The National Council members wanted all opposition parties to join these efforts. “We appeal to all parties interested in the local government elections to register their candidates and take part in revealing the common opposition candidates. The peoples’ assistance will play the most serious role at the elections and voters should therefore be very active, especially those in Southern Georgia, where the Government traditionally falsifies the elections very effectively,” Conservative Co-Leader Kakha Kukava said.

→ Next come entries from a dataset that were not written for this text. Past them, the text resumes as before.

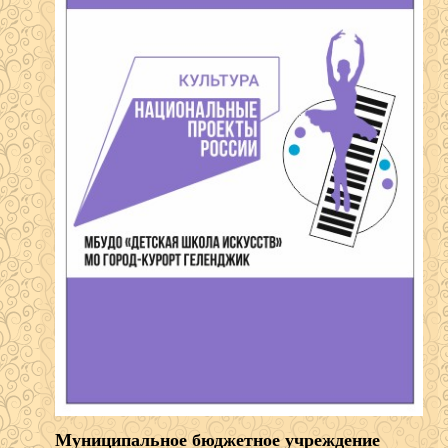
Муниципальное бюджетное учреждение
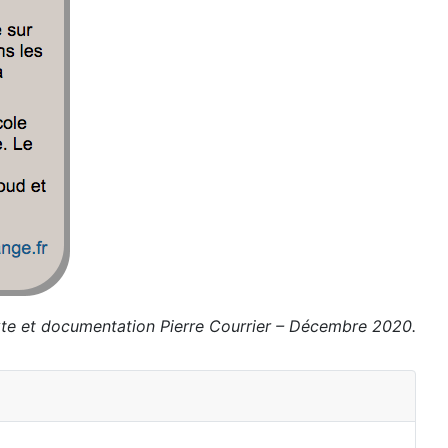
te et documentation Pierre Courrier – Décembre 2020.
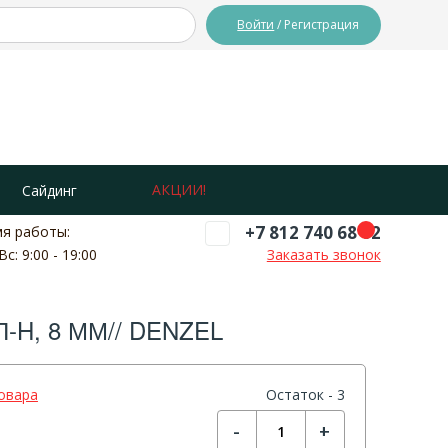
Войти
/ Регистрация
АКЦИИ!
Сайдинг
+7 812 740 68 02
я работы:
Вс: 9:00 - 19:00
Заказать звонок
H, 8 ММ// DENZEL
овара
Остаток - 3
-
+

However this appeal fell on deaf ears. The Alliance for Georgia, consisting of Our Georgia-Free Democrats, the Republicans and the New Rights, said that participating in the National Council’s scheme was unacceptable for several reasons. "Our leader Irakli Alasania’s rating is the highest of all oppositional leaders at 59%,” Davit Gamkrelidze, from the Alliance said. He added that the Alliance also objected to Zurab Noghaideli’s participation in this project (Noghaideli is the leader of the Movement for Fair Georgia), as its members have frequently criticised the former PM for his negotiations with The Kremlin, among other things. Kakha Kukava responded to Gamkrelidze’s statement by saying, "If Alasania really has a 60% rating, this means we probably have 3%, so logically the question to be asked is why the candidate with a 60% rating is refusing to participate in a public poll against a party with only a 3% rating?"

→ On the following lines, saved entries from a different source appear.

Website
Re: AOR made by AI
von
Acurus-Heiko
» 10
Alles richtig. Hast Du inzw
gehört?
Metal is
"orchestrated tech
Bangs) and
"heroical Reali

Levan Gachechiladze, the former Presidential candidate and leader of Defend Georgia who has also recently been suggested as a possible Mayoral candidate, stated: "I will support only a common opposition candidate. If the opposition parties want me to be that candidate I will take part in the elections, but this is up to Conservative leader Zviad Dzidziguri, People’s Party leader Koba Davitashvili, Alliance leader Irakli Alasania and Industry Will Save Georgia’s leader Gogi Topadze. These four should sit and work out how the common opposition candidate will be selected. It does not matter to me who this is, the most important thing is that there is a common candidate,” Gachechiladze said.

Only three opposition leaders, Zviad Dzidziguri, Koba Davitashvili and Party of the Future Leader Gia Maisashvili, have registered as prospective Tbilisi Mayor candidates. The public poll will ask voters to choose between these three and the most popular will be nominated as the candidate on April 9. All six National Council parties will put up prospective candidates in the primaries for the local council seats in the regions. The elections will be held on May 30 and all parties wishing to take part in them must register with the Central Election Commission by April 23.